Adam Hess: Feathers

★★★
comedy review (edinburgh) | Read in About 2 minutes
33329 large
115270 original
Published 09 Aug 2016
33332 large
100487 original

"Brevity is the soul of wit", so the saying goes. Feathers gives you the impression that Adam Hess has it framed on his bedroom wall. It's a frenetic hour with what seems like 90 minutes of material crammed in, but in his whistlestop tour of anecdotal hallmarks he finds enough laughs to sustain the momentum. 

Buzzing about on stage like a man desperate to avoid the lull of silence, he recounts a series of improbable capers from his personal and family life. The cringe-fest dating stories are so ornately assembled that it's difficult to verify their authenticity, but we're here for the craft, not factual accuracy. He's had his fair share of unfortunate romantic experiences either way. 
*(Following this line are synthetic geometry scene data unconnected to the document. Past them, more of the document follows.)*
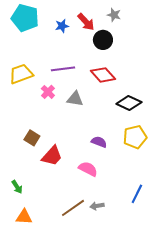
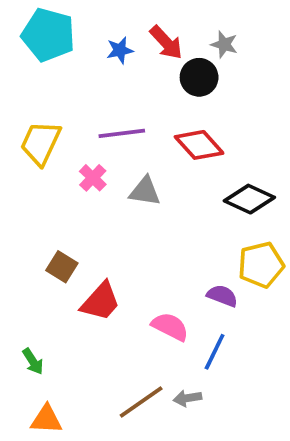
gray star: (114, 15) -> (224, 44), moved
yellow trapezoid: (21, 74) -> (41, 143), turned -45
purple semicircle: (99, 142) -> (222, 296), moved
blue line: (137, 194) -> (215, 352), moved

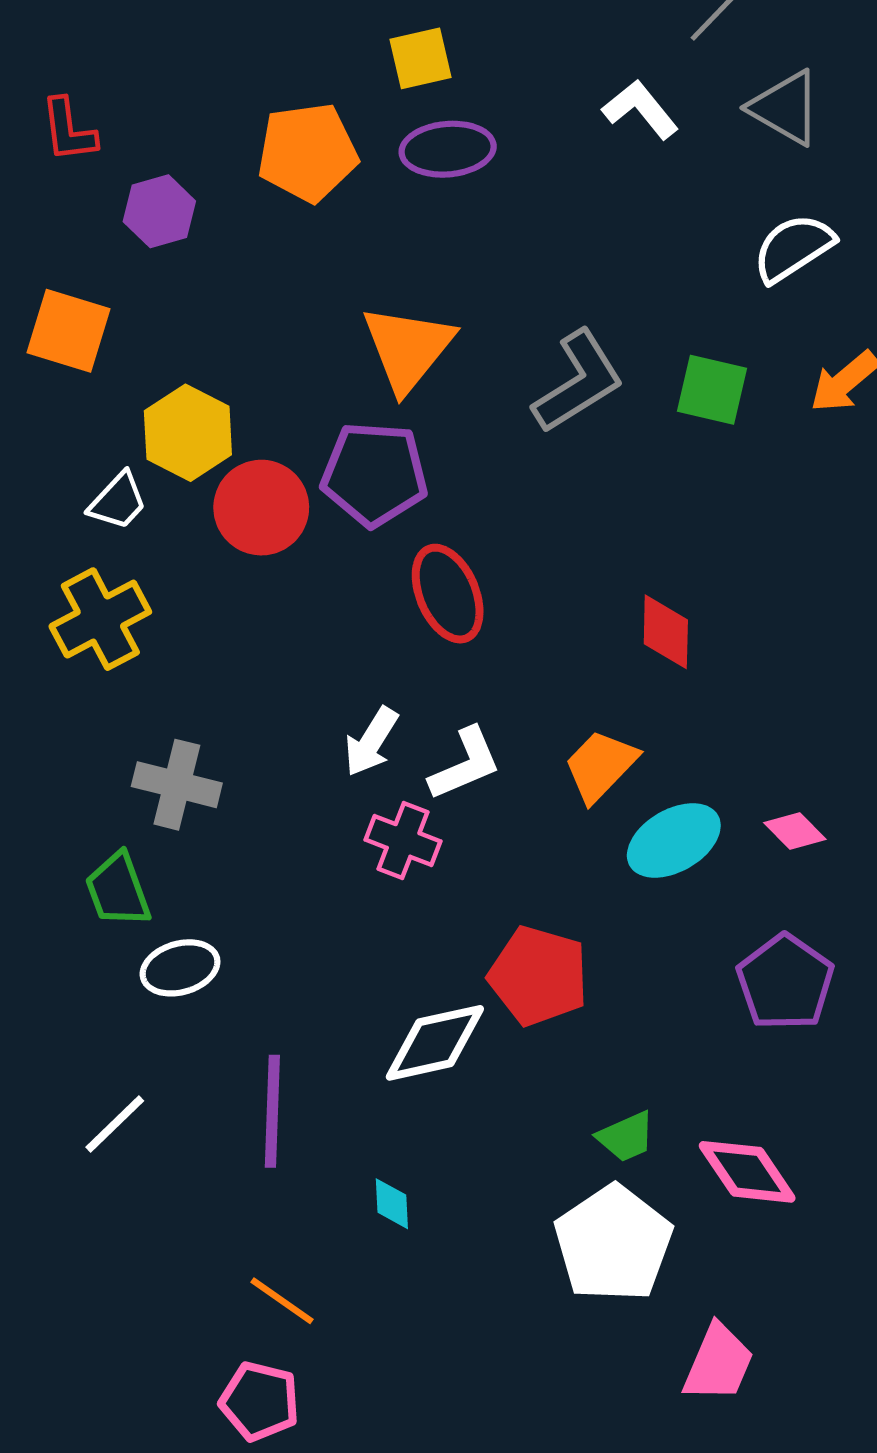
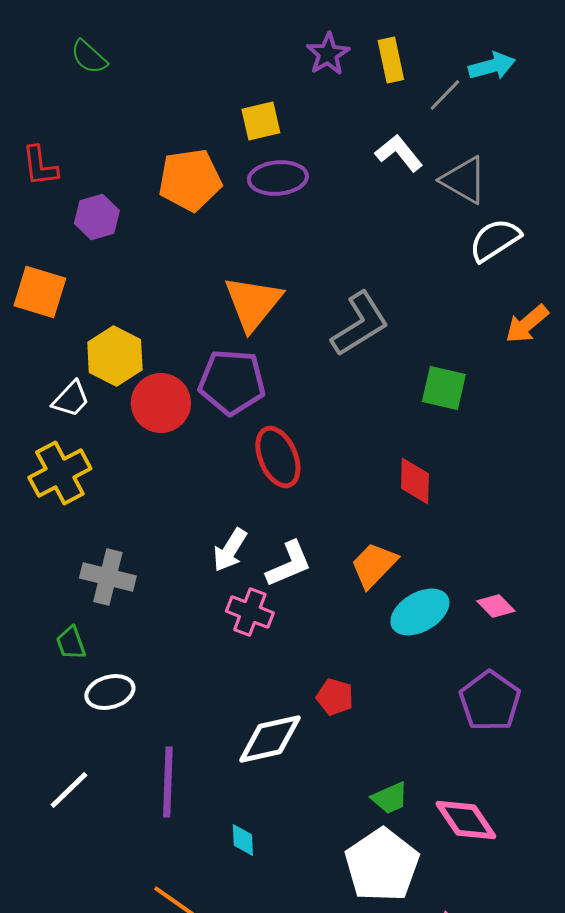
gray triangle: (785, 108) -> (464, 180), moved
green square: (712, 390) -> (444, 388), moved
green trapezoid: (118, 890) -> (71, 643), size x0.7
red pentagon: (538, 976) -> (335, 697), size x0.6

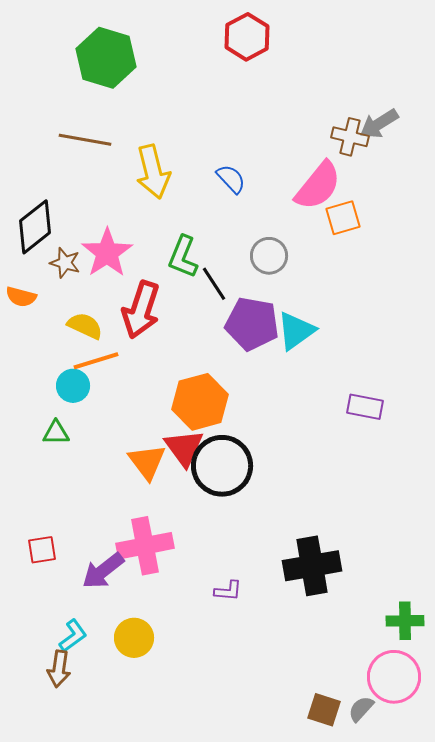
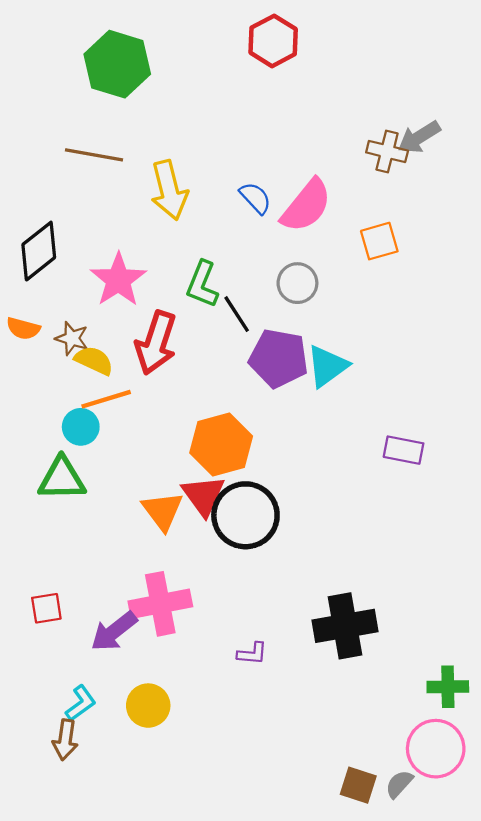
pink semicircle: (318, 186) -> (306, 206), moved
brown star: (65, 263) -> (72, 338), moved
green triangle: (56, 433) -> (62, 479), size x1.6

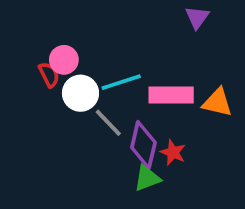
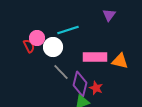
cyan line: (121, 82) -> (68, 30), moved
white circle: (80, 93) -> (53, 47), moved

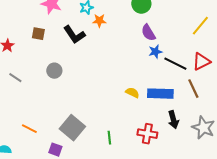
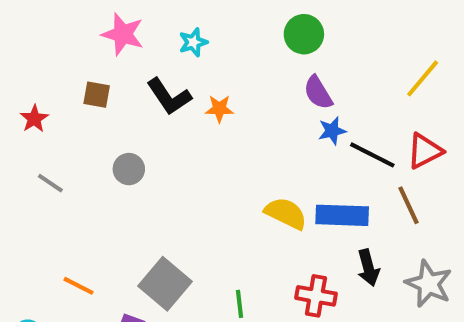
orange star: (99, 21) -> (219, 109), moved
yellow semicircle: (132, 93) -> (286, 213), size x1.5

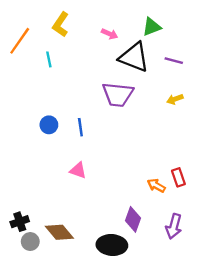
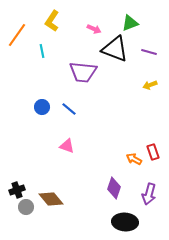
purple trapezoid: (118, 94) -> (83, 72), moved
blue line: (80, 127) -> (69, 109), turned -42
black ellipse: (112, 245) -> (125, 222), moved

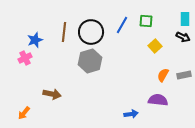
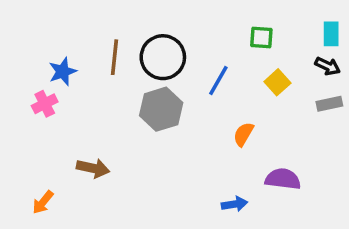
blue line: (122, 25) -> (218, 80), moved
orange semicircle: (163, 75) -> (243, 134), moved
gray rectangle: (184, 75) -> (329, 104), moved

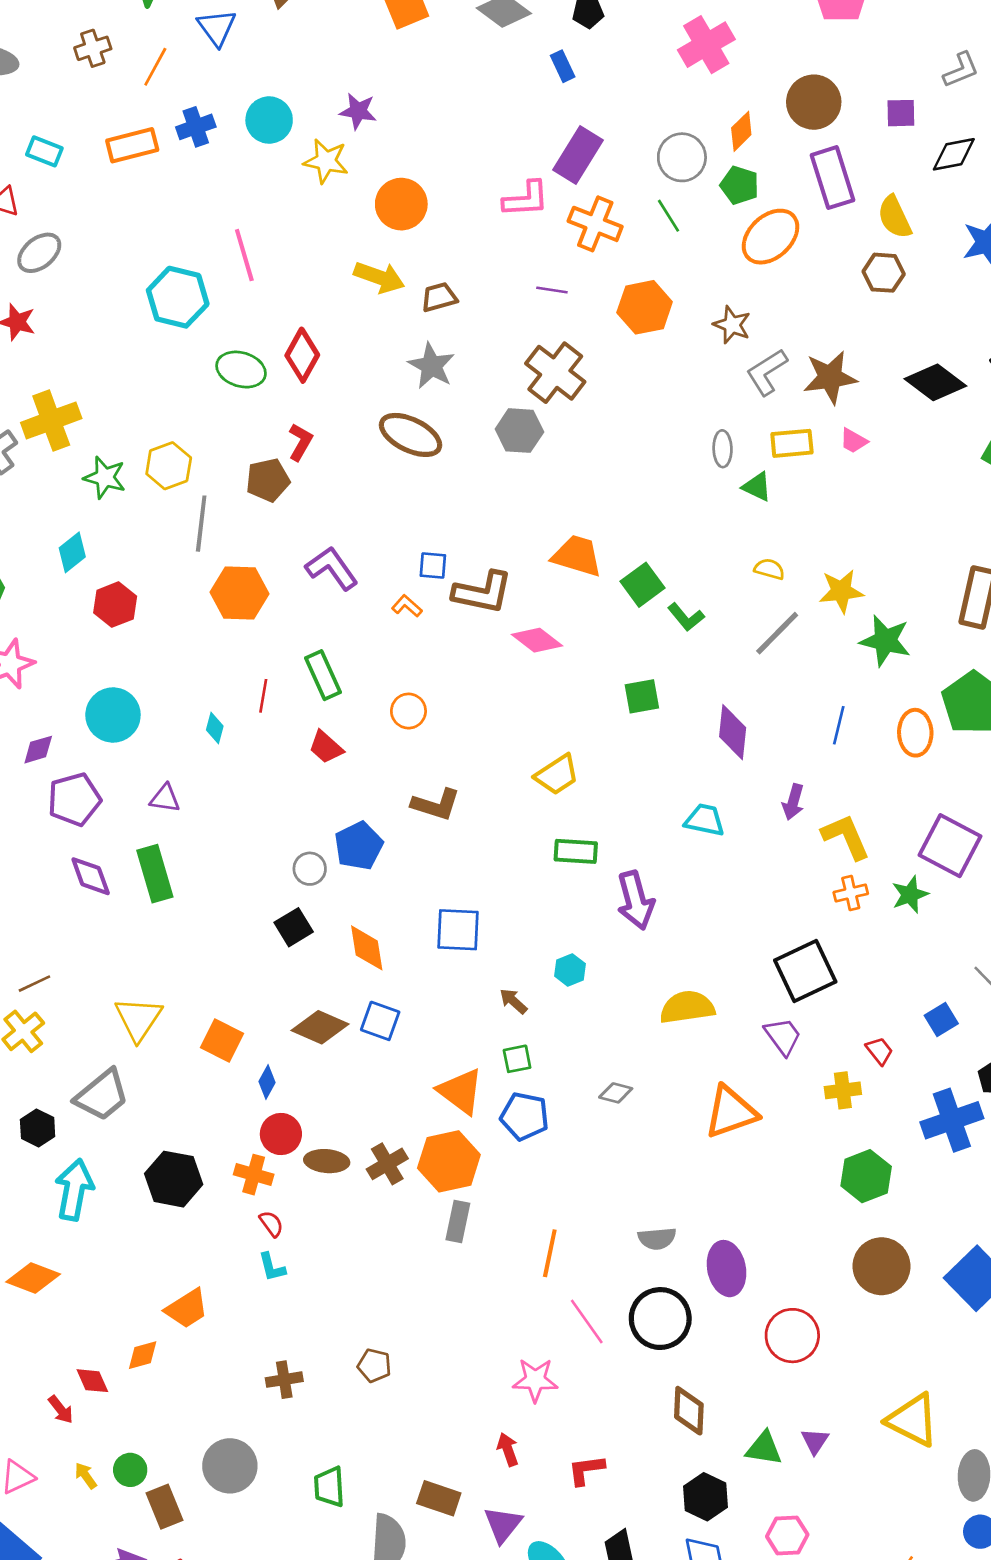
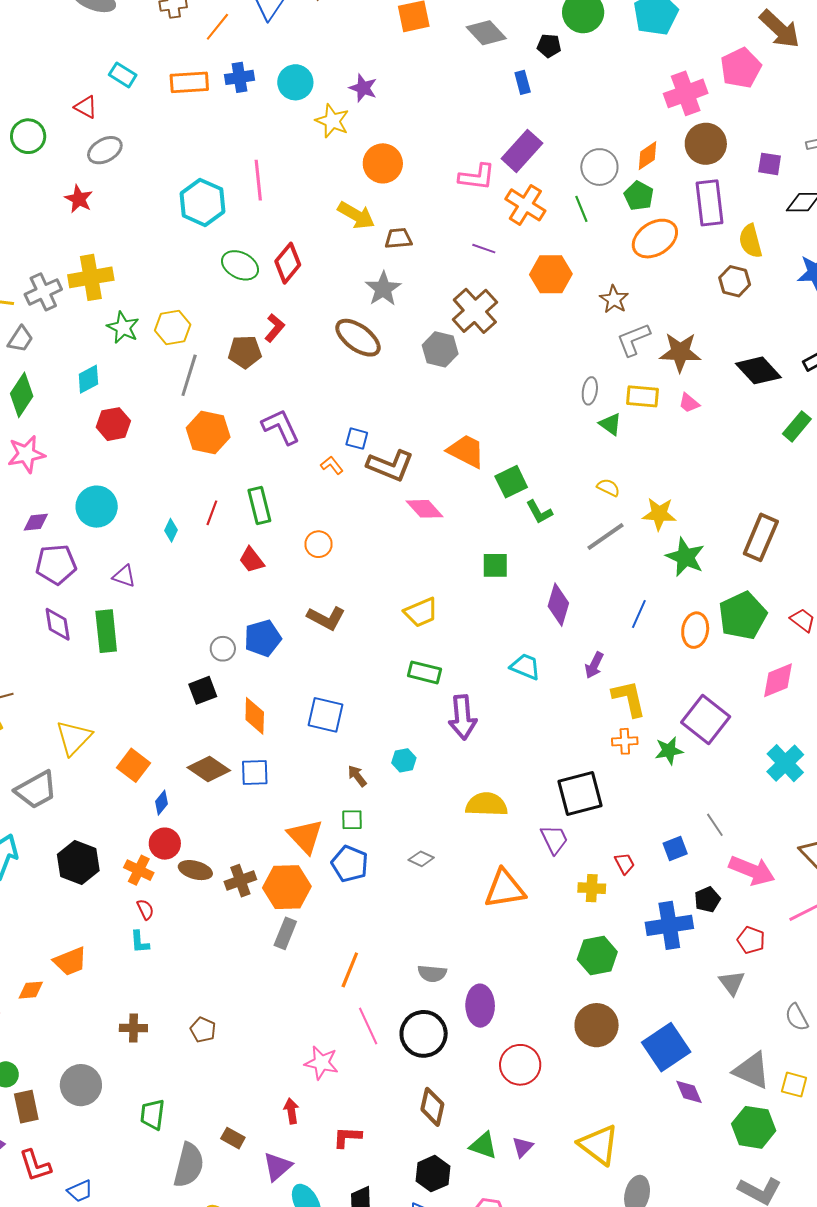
pink cross: (706, 45) -> (686, 93), moved
blue square: (380, 1021) -> (255, 772), turned -32
brown rectangle: (439, 1498) -> (233, 1138), size x0.7

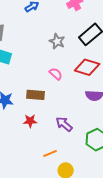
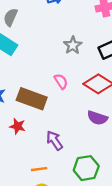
brown rectangle: (36, 95) -> (32, 99), size x1.4
orange line: (50, 153) -> (39, 169), moved

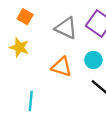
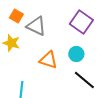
gray triangle: (66, 28) -> (36, 26), moved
He's got a boyish charm that helps paper over the various instances where he trips over his own words, and most of the jokes revolve around his own sense of inadequacy. They're endearingly told, but there's not quite enough hits to countenance the number of misses. Perhaps if he just kept the hits, and told them slowly to fill out the hour, he'd have the perfect show. His likeability and gift for anecdotes make him a comic with all the tools to go further.